No sexual intercourse, tampons, baths or swimming or strenuous exercises (eg heavy lifting, cycling or running) for 2 weeks or until the discharge stops. This will allow the area to heal completely and avoid infection

If the discharge becomes offensive smelling visit your GP as you may require a course of antibiotics

Some patients find that their menstrual pattern is disturbed. Your next period may commence early, late or be missed completely. It may be light or heavy. If it is significantly heavier and longer than normal, or if you have a second abnormal period, contact your doctor or the clinic. Ensure you attend you follow up appointments

If you have any questions or concerns, phone us on 8514 0000

When should I be concerned enough to phone?

If bleeding becomes more than that usually experienced during a period, the clinic should be called (unless the bleeding is in fact your period).

Any severe cramps or pain not relieved by Panadol, you should ring the clinic or see your local doctor.
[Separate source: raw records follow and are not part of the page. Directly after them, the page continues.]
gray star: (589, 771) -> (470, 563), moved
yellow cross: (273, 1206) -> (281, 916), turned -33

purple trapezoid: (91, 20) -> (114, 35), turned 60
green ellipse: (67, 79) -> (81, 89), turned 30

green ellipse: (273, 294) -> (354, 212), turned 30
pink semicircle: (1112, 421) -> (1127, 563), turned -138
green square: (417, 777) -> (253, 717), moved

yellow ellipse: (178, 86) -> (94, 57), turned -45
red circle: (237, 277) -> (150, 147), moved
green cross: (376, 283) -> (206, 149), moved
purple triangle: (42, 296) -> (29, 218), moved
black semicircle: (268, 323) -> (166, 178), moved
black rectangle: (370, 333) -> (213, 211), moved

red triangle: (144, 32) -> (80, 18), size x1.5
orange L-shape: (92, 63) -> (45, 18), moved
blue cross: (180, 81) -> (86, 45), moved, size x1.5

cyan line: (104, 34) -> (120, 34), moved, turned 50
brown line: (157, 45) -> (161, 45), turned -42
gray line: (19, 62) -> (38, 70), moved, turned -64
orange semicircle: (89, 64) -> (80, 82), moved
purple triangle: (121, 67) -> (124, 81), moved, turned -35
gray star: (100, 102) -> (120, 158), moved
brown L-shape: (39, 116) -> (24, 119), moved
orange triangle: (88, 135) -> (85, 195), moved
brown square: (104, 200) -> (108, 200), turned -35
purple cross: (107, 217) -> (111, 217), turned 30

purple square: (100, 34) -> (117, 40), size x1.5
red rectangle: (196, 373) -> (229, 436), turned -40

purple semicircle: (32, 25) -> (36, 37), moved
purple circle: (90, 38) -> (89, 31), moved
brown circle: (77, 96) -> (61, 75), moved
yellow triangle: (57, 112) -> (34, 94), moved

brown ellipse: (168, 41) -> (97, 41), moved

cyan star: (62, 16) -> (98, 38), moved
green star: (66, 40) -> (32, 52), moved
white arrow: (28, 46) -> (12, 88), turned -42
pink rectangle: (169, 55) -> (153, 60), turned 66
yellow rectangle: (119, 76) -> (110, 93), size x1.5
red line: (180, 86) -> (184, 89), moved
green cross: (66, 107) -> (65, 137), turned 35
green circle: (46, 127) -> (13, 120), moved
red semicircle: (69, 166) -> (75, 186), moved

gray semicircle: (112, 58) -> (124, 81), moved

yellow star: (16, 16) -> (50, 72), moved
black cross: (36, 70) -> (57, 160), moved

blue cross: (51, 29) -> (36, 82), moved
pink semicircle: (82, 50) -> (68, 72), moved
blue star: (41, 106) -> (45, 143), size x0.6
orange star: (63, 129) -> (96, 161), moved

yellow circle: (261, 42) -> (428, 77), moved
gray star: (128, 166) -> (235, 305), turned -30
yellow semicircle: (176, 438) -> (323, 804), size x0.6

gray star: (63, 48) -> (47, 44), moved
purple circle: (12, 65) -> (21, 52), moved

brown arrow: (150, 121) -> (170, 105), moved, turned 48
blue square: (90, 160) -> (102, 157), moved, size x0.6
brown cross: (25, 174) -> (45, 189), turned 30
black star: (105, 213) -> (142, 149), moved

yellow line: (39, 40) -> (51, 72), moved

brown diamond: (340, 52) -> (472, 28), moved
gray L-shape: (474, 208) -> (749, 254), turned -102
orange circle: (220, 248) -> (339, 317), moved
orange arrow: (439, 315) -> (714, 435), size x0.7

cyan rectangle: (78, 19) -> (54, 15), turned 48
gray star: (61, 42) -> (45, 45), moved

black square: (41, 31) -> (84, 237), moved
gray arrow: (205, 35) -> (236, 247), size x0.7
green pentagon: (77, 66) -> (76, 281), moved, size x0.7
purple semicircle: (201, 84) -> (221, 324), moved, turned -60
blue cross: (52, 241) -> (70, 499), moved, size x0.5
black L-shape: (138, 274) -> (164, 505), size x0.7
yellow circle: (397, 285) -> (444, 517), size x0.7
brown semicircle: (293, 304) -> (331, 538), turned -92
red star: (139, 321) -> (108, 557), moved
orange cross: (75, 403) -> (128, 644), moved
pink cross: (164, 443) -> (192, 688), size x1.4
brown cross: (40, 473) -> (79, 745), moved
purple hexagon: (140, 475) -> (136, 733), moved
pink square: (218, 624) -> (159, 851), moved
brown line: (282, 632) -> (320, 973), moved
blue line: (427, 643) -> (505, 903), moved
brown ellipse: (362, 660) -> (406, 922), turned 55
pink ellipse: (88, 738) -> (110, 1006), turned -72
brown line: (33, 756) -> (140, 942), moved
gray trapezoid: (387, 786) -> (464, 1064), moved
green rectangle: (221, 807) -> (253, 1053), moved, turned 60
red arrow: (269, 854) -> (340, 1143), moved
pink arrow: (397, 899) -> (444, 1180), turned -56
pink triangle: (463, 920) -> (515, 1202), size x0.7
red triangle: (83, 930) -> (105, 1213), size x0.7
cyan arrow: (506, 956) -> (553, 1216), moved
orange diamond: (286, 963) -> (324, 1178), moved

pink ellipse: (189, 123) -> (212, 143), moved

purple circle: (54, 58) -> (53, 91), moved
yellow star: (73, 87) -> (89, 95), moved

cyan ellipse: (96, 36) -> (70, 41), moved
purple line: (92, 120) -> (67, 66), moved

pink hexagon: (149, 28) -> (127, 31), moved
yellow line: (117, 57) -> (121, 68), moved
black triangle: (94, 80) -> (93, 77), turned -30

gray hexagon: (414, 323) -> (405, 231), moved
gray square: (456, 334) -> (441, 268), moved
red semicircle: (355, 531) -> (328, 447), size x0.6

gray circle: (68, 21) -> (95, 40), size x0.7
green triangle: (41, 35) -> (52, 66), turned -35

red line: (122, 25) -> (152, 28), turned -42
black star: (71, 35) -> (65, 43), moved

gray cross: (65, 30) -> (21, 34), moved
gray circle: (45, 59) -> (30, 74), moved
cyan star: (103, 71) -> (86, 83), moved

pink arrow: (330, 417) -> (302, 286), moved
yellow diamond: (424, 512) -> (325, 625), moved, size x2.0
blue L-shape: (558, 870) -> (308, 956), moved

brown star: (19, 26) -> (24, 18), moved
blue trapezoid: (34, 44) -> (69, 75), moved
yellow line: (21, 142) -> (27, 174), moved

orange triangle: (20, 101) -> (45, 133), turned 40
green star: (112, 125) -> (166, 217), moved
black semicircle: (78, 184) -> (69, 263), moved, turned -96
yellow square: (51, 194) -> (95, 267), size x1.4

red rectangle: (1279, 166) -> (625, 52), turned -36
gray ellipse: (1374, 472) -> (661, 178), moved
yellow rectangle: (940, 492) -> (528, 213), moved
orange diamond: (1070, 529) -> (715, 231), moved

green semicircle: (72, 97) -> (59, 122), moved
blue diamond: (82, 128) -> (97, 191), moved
Other symptoms that should be reported to your doctor include any heavy vaginal discharge or strong vaginal odour.

What restrictions are there following the procedure?

For 3 – 4 weeks you should avoid having intercourse and do not use tampons. Normal work or school activity may be resumed the same day. Heavy exercise should also be avoided as well as swimming, douching and taking baths, saunas and using hot tubs or whirlpools.

When should I return for a follow-up?

Specific instructions will be given. In general the follow-up visit will be in 2-4 weeks just to make sure that everything is all right, and then your first surveillance visit will be in 4-6 months where you will have a repeat pap test and colposcopy. This visit is most important

Are there any long-term effects of the LEEP excision?

There are no long-term studies that have specifically evaluated this procedure with respect to fertility and childbirth. However, the effect (damage) on the cervix is identical to, and, in most cases, equivalent to that associated with other procedures such as cryotherapy (freezing therapy), laser therapy, electrocautery or surgical conization. With the exception of deep cervical conization, none of these procedures has been associated with infertility, pregnancy loss, or premature labour. Consequently, unless a loop excision is unusually extensive, it is likely there will be no increased risk of these complications.